I didn't speak the language. From the first conversation with my host family, I felt like a stranger in a strange land. It was at that moment I wished instead of sleeping during class that I learned a bit of German to help me navigate through these conversations.
By default, my speech was slow and intentional. No word got wasted. I...had...to...think...about...every...word...that...came...out...of...my...mouth. Unfortunately, pretty much everything I uttered got lost in translation. When people spoke, I had to pay attention very clearly in hopes of understanding a word here and there.
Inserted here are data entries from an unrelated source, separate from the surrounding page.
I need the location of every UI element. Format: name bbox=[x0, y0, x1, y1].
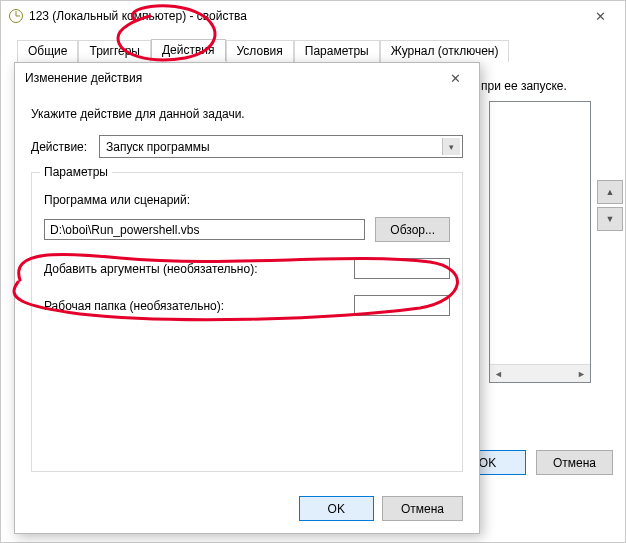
parameters-legend: Параметры bbox=[40, 165, 112, 179]
tabstrip: Общие Триггеры Действия Условия Параметр… bbox=[17, 39, 509, 61]
scroll-right-icon[interactable]: ► bbox=[573, 365, 590, 382]
actions-list[interactable]: ◄ ► bbox=[489, 101, 591, 383]
tab-general[interactable]: Общие bbox=[17, 40, 78, 62]
dialog-titlebar[interactable]: Изменение действия ✕ bbox=[15, 63, 479, 93]
program-label: Программа или сценарий: bbox=[44, 193, 450, 207]
dialog-cancel-button[interactable]: Отмена bbox=[382, 496, 463, 521]
startin-label: Рабочая папка (необязательно): bbox=[44, 299, 224, 313]
edit-action-dialog: Изменение действия ✕ Укажите действие дл… bbox=[14, 62, 480, 534]
program-path-input[interactable]: D:\oboi\Run_powershell.vbs bbox=[44, 219, 365, 240]
tab-triggers[interactable]: Триггеры bbox=[78, 40, 151, 62]
arguments-input[interactable] bbox=[354, 258, 450, 279]
tab-history[interactable]: Журнал (отключен) bbox=[380, 40, 510, 62]
arguments-label: Добавить аргументы (необязательно): bbox=[44, 262, 257, 276]
window-title: 123 (Локальный компьютер) - свойства bbox=[29, 9, 578, 23]
move-down-button[interactable]: ▼ bbox=[597, 207, 623, 231]
parent-cancel-button[interactable]: Отмена bbox=[536, 450, 613, 475]
actions-list-hscroll[interactable]: ◄ ► bbox=[490, 364, 590, 382]
dialog-ok-button[interactable]: OK bbox=[299, 496, 374, 521]
scheduler-icon bbox=[9, 9, 23, 23]
tab-conditions[interactable]: Условия bbox=[226, 40, 294, 62]
dialog-instruction: Укажите действие для данной задачи. bbox=[31, 107, 463, 121]
move-up-button[interactable]: ▲ bbox=[597, 180, 623, 204]
tab-settings[interactable]: Параметры bbox=[294, 40, 380, 62]
browse-button[interactable]: Обзор... bbox=[375, 217, 450, 242]
action-select[interactable]: Запуск программы ▾ bbox=[99, 135, 463, 158]
action-label: Действие: bbox=[31, 140, 91, 154]
scroll-left-icon[interactable]: ◄ bbox=[490, 365, 507, 382]
startin-input[interactable] bbox=[354, 295, 450, 316]
parameters-group: Параметры Программа или сценарий: D:\obo… bbox=[31, 172, 463, 472]
dialog-close-icon[interactable]: ✕ bbox=[435, 64, 475, 92]
action-select-value: Запуск программы bbox=[106, 140, 210, 154]
chevron-down-icon: ▾ bbox=[442, 138, 460, 155]
actions-hint: при ее запуске. bbox=[481, 79, 567, 93]
tab-actions[interactable]: Действия bbox=[151, 39, 226, 61]
window-titlebar[interactable]: 123 (Локальный компьютер) - свойства ✕ bbox=[1, 1, 625, 31]
dialog-title: Изменение действия bbox=[25, 71, 435, 85]
close-icon[interactable]: ✕ bbox=[578, 1, 623, 31]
I can't help but think back to this trip every time I read today's verse in Ephesians. Paul urges the believers in Ephesus not to let any unwholesome talk come out of their mouth. Instead, he wants their words to build each other up.
We cannot control our words in the moment, but we can learn to change our words over time. It involves checking our heart, thinking about our thoughts, and slowing our speech. Speaking without thinking is a recipe for disaster.
Taming our tongue is a lifelong journey that requires a great deal of intentionality on our part. Our words should be thoughtfully and carefully chosen. If we can control our words, we can control our life. Taking control of our words begins when we learn how to pause and think through their implications and motivations.
Are our words giving grace to the person hearing them? Do they build someone up or tear them down? Will they breathe life into another person, or will they suck the wind out of them? What's driving us to speak up? How can we honor God by what we say?
Because our words matter deeply to God, they must matter to us.
We all make mistakes with our words. Through Jesus, every wrong word we’ve ever spoken is forgiven. Where do you need to ask for forgiveness for the hurtful words you’ve spoken?
Who can you encourage and build up by speaking words of affirmation to this week? Why did that person come to mind?
God, may I leverage the power of the pause to think through what I am about to say before I say it. I desire to use my words in a way that spurs others on to hope and purpose. I want to be one who is quick to listen, but slow to speak. Allow my speech to build others up and point them to You. In Your name, Jesus. Amen.